The heavier the bottle, the better the wine
One of the most important myths to demolish to protect the environment is the thought that the heavier the bottle, the better the wine. First, because this is not true. The weight of the container does not determine the quality of the liquid inside (although unfortunately it has been used as a marketing tool that is luckily changing direction). And second, because the fact of manufacturing and transporting glass bottles is one of the largest contributions to the carbon footprint of wine. Stop being guided by this wrong statement and at the same time help to take care of Mother Earth.
Red wine gets better with age
Other beliefs that we even use as a compliment when saying “you are like a fine wine, you get better with age”, is not entirely correct because not all red wines (and whites, especially) improve over time. It all depends on how they were made, whether they were intended for aging. In fact, most of the wines produced are made to be drunk within the next five years, such as Casillero del Diablo Cabernet Sauvignon 2019 or Marques de Casa Concha Pinot Noir 2019. Waiting a long time is no guarantee that the wine will be spectacular. You will always have to see the aging it had in barrels before being bottled, and of course the subsequent aging conditions that we give it at home. Under good conditions, for example, Carmín de Peumo 2017 can be aged for up to 16 years and offer an incredible experience.

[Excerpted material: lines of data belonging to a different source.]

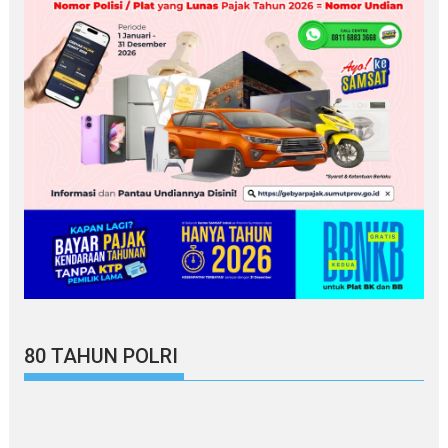
80 TAHUN POLRI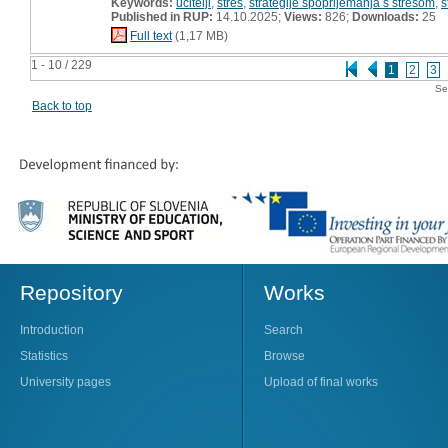
Keywords:
učitelji
,
stres
,
strategije spoprijemanja s stresom
,
s
Published in RUP:
14.10.2025;
Views:
826;
Downloads:
25
Full text
(1,17 MB)
1 - 10 / 229
1
2
3
Se
Back to top
Repository
Works
Introduction
Search
Statistics
Browse
University pages
Upload of final works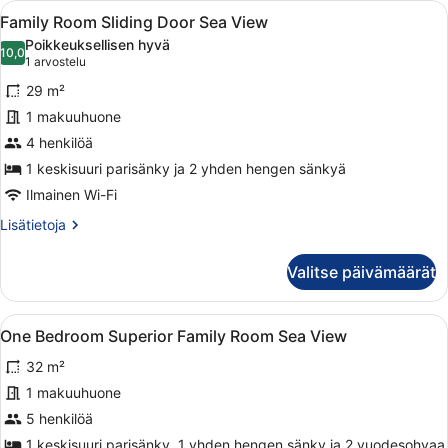
Avaa
Hotellihuone, jossa on sänky, työpöy
10
Inland
Family Room Sliding Door Sea View
kaikki
View
Poikkeuksellisen hyvä
huonetyypin
10,0
10,0 kautta 10
(1
1 arvostelu
Family
arvostelu)
29 m²
Room
1 makuuhuone
Sliding
4 henkilöä
Door
Sea
1 keskisuuri parisänky ja 2 yhden hengen sänkyä
View
Ilmainen Wi-Fi
kuvat
Lisätietoja
Lisätietoja
huoneesta
Family
Valitse päivämäärät
Room
Sliding
Door
Avaa
Hotellihuone, jossa on sänky, seinäl
8
Sea
One Bedroom Superior Family Room Sea View
kaikki
View
32 m²
huonetyypin
One
1 makuuhuone
Bedroom
5 henkilöä
Superior
1 keskisuuri parisänky, 1 yhden hengen sänky ja 2 vuodesohvaa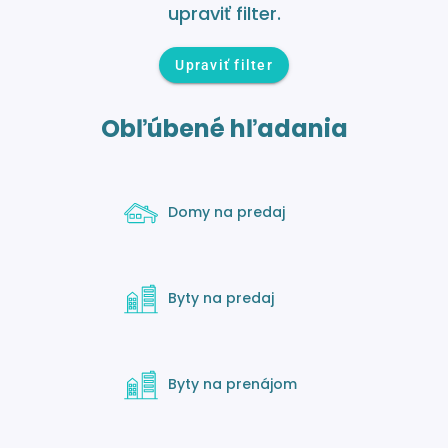
upraviť filter.
Upraviť filter
Obľúbené hľadania
Domy na predaj
Byty na predaj
Byty na prenájom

Screw cap wines are low quality
Another misconception is related to the romanticism that exists around the act of uncorking a bottle. There are still many people who believe that a wine with a screw cap is inferior to one with a cork or that this sealing system is less efficient than the cork. However, the screw cap can protect the wine much better than the cork, in addition to preventing problems such as the cork breaking or being part of the 4% of corks that comes with the fungus 2,4,6-trichloroanisole (TCA), causing what is commonly known as “corked wine”, which gives the wine a bad smell.
Always sniff the cork
The truth is that smelling the wine cork will tell us absolutely nothing about the wine unless the cork is affected by a fungus. Now, if you already have the cork in your hand and you are looking for information, take advantage of observing it well.

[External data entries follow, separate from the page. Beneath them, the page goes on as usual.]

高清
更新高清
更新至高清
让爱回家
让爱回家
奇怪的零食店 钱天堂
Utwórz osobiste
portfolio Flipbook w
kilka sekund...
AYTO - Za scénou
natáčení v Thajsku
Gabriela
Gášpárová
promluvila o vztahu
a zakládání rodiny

If it is stained only on the part that touches the wine, it means that the cork has fulfilled its function. But if the wine has risen through the cork to the surface, it is probably faulty, and the quality of the wine could be affected.
Red wine is more alcoholic than white wine
When a wine is drunk cold, the alcoholic sensation decreases significantly. However, this does not necessarily mean that the wine has a low alcohol level. This happens especially with white wines, hence the belief that red wines are more alcoholic. Marques de Casa Concha Chardonnay 2019, for example, has 14.2% alcohol content. While Gran Reserva Cabernet Sauvignon 2019 has 13.5%. As you see, this is another myth to demolish.